Baghdad (AsiaNews/Agencies) –The head of al-Qaeda in Iraq, Abu Ayyab al-Masri, has been arrested. This according to the Iraqi Defense Minister. The news has yet to be confirmed however by the US security forces. Spokesman for the State Minister, general Abdel Karim Khalaf, referred that they “arrested one of al-Qaeda's leaders at midnight and during the primary investigations he admitted that he was Abu Hamza al-Muhajir” (also known as al-Masri). The capture took place during an Iraqi troop operation on a village north of Mosul, the provincial capital and the last bastion of Sunni fundamentalism.
The US army in Iraq is cautious and sceptical, their spokesman declaring; “we are still attempting to verify the report”. An American official in Baghdad has also said outright that he doubts the truth of events.

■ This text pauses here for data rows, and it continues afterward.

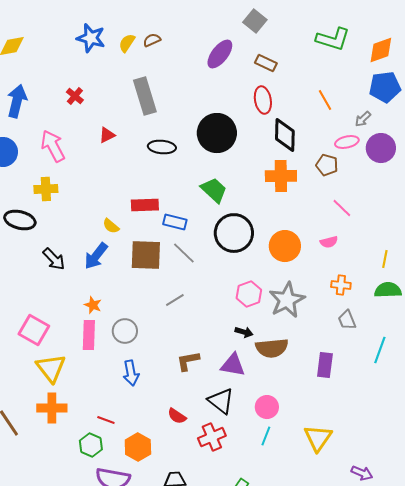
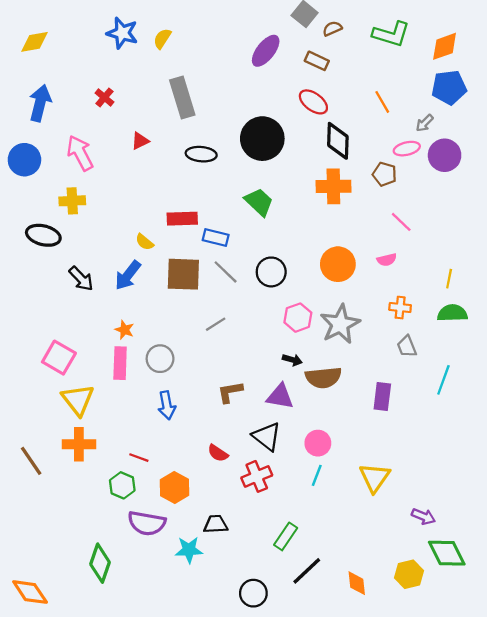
brown semicircle: (152, 40) -> (332, 29), moved
red ellipse: (263, 100) -> (313, 102), turned -44
black circle: (234, 233) -> (271, 272), moved, size x0.7

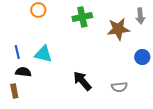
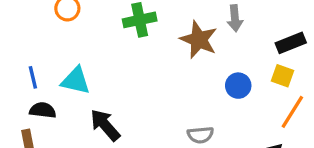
brown star: (118, 29) -> (199, 40), turned 30
black arrow: (82, 81) -> (105, 125), moved

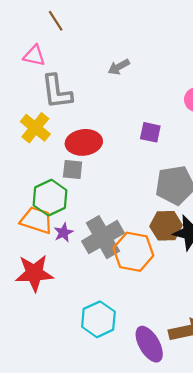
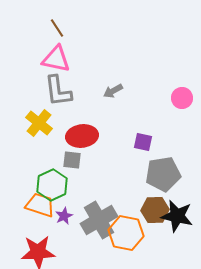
pink triangle: (34, 56) -> (56, 59), moved, size x1.4
gray arrow: (119, 67) -> (113, 91), moved
purple square: (150, 132) -> (143, 142), moved

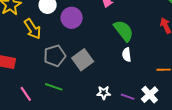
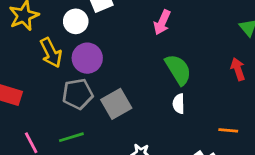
purple circle: (72, 18) -> (87, 58), moved
green line: (54, 87) -> (71, 137), turned -42

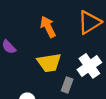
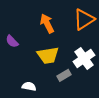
gray rectangle: (67, 85) -> (64, 75), turned 40

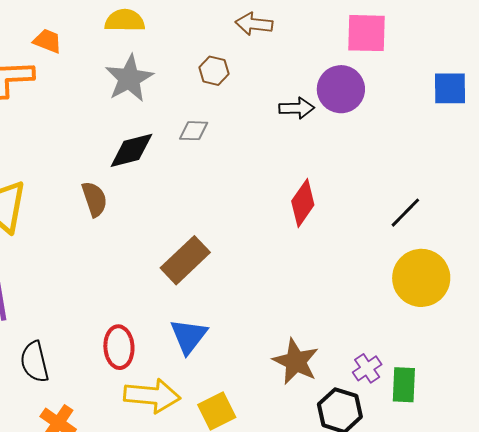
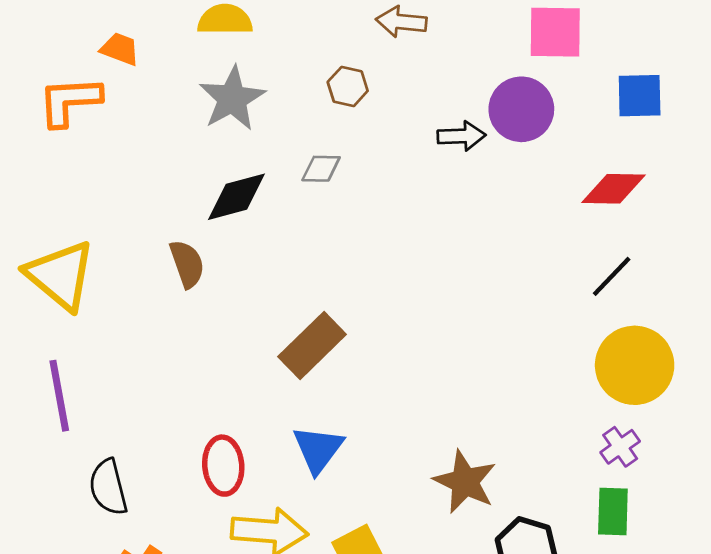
blue square: (450, 88) -> (640, 96), moved
red diamond: (303, 203) -> (613, 189), moved, turned 57
purple cross: (367, 368) -> (620, 447), moved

The Egyptian-born militant Al-Masri took over the leadership of the group from Abu Musab al-Zarqawi shortly after he was killed in a US air strike in June 2006. Officially in April 2007, he was named "minister of war" in the 10-man cabinet of the Islamic State of Iraq, an umbrella organisation of Sunni militant groups led by Abu Omar al Baghdadi. But according to Washington the latter is a fictitious identity, and the true head of the organisation is in fact Masri.